An unmanned NASA exploratory craft has been lifted into space by a United Launch Alliance Atlas V rocket, beginning a seven-year mission to snatch an asteroid soil sample and deliver it to Earth for analysis.
Liftoff came at 7:05 p.m. EDT on Sept. 8 from Cape Canaveral Air Force Station in Florida. The Atlas V’s booster engines cut off and the rocket’s upper stage took over several minutes after lift off.
“Centaur’s now orbital,” ULA ascent commentator Marty Malinowski advised over NASA TV video images roughly 13 minutes following launch.
The Lockheed Martin-built exploratory craft is dubbed the Origins, Spectral Interpretation, Resource Identification, Security-Regolith Explorer and totes the similarly overcooked acronym OSIRIS-Rex, It should reach its designated orbit in 34 days and catch up with the asteroid Bennu in 2018.

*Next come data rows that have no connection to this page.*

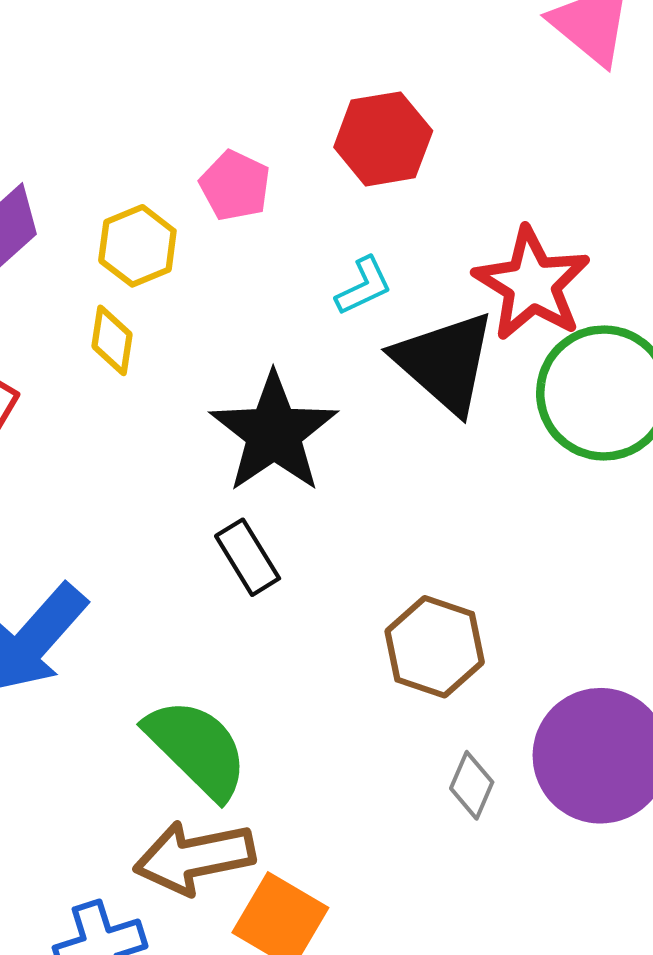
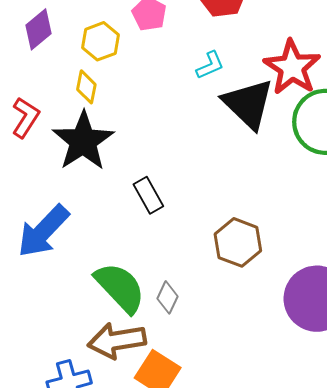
black star: (274, 433) -> (83, 141), moved
gray diamond: (472, 785) -> (167, 297), moved

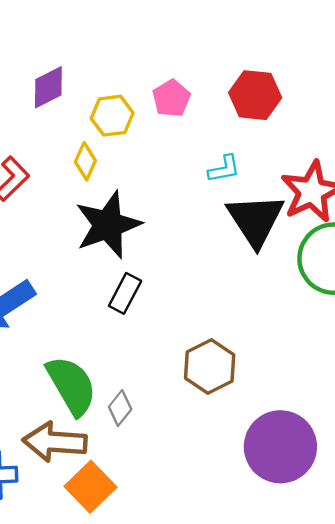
black star: (83, 141) -> (108, 225), moved
black rectangle: (148, 195) -> (125, 293), turned 44

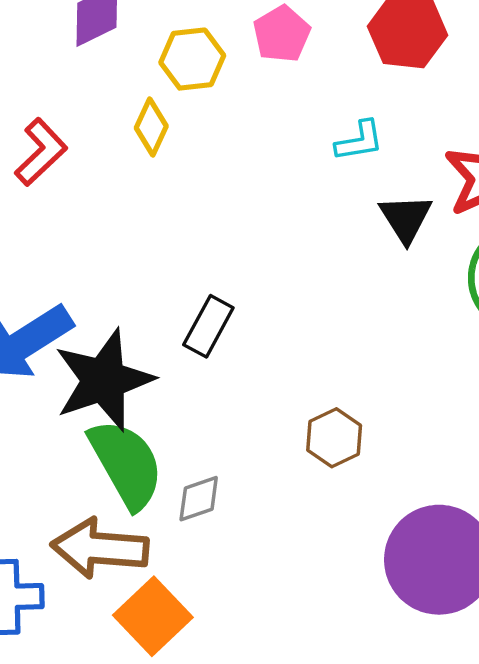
black triangle: (255, 220) -> (406, 218), size x0.6
black star: (108, 225) -> (104, 380), moved
brown hexagon: (210, 367) -> (334, 438), size x0.7
gray diamond: (120, 408) -> (199, 499), turned 32

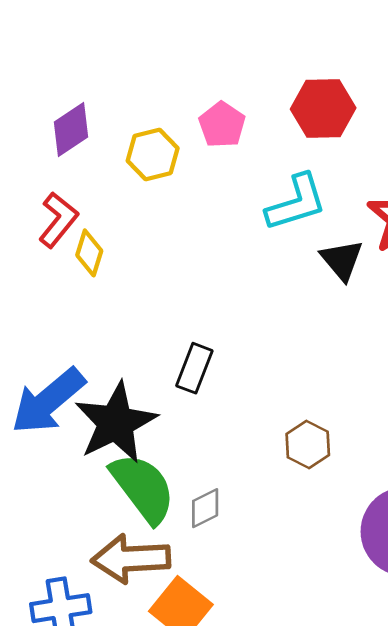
yellow diamond: (151, 127) -> (89, 253), moved
cyan L-shape: (359, 141) -> (296, 203), size x1.6
red L-shape: (41, 152) -> (58, 220), moved

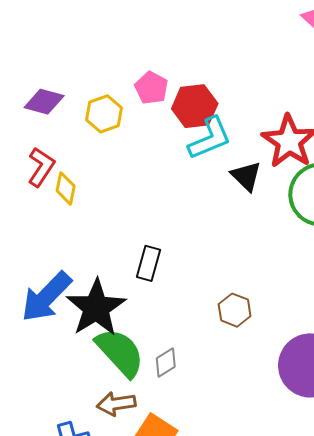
red hexagon: (323, 108) -> (195, 106), moved
purple diamond: (71, 129) -> (44, 102), turned 54
brown arrow: (131, 559) -> (116, 404), size x0.7

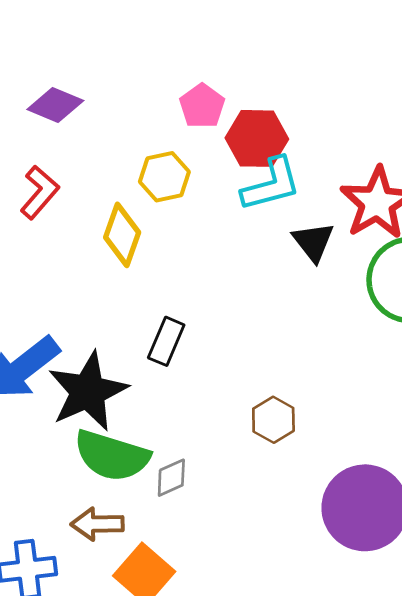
yellow hexagon: (104, 114) -> (164, 177), moved
yellow diamond: (66, 188) -> (122, 235), moved, size x1.4
green semicircle: (120, 352) -> (112, 456), turned 142

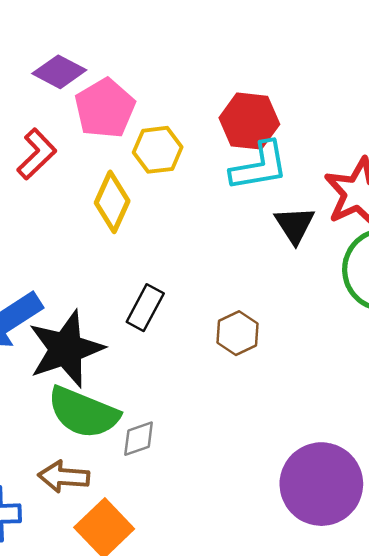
pink pentagon: (202, 106) -> (105, 108), moved, size x1.4
brown hexagon: (273, 420) -> (237, 333), moved

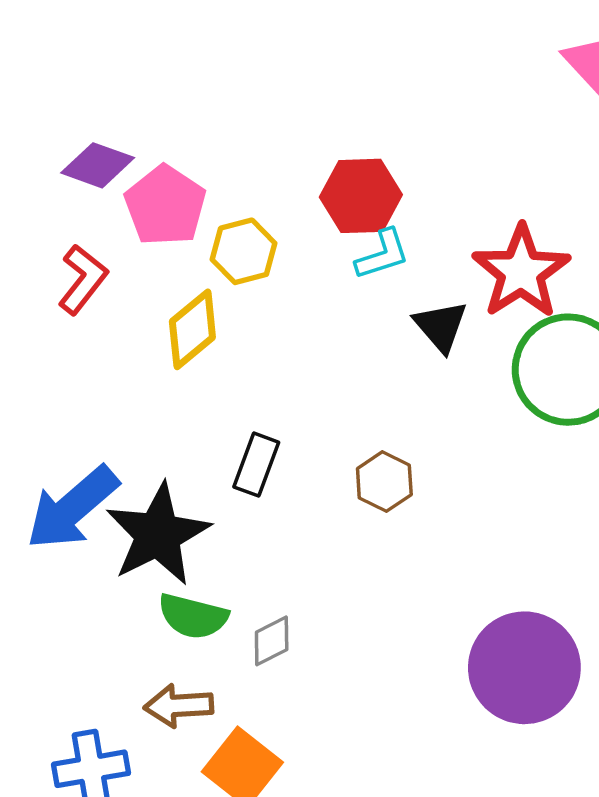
cyan L-shape: (259, 166) -> (382, 254), size x0.7
yellow diamond: (112, 202) -> (192, 329), turned 34
green semicircle: (83, 413) -> (193, 616), size x0.7

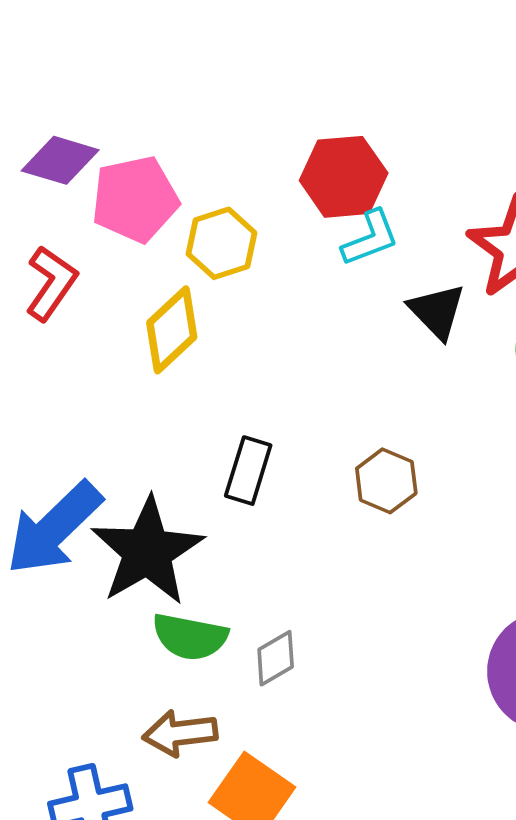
pink pentagon: (165, 206) -> (135, 199), turned 30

“This mission exemplifies our nation’s quest to boldly go and study our solar system and beyond to better understand the universe and our place in it,” said Geoff Yoder, NASA’s acting associate administrator at its Science Mission Directorate in Washington. “NASA science is the greatest engine of scientific discovery on the planet, and OSIRIS-REx embodies our directorate’s goal to innovate, explore, discover and inspire.”
Fully fueled, the spacecraft weights nearly 4,700 pounds. It will survey the surface of Bennu to locate promising sample sites and then collect up to 70 ounces of surface material with a robotic arm.
The OSIRIS-Rex is scheduled to return the sample to Earth in 2023, when it will deploy a detachable capsule to make the delivery.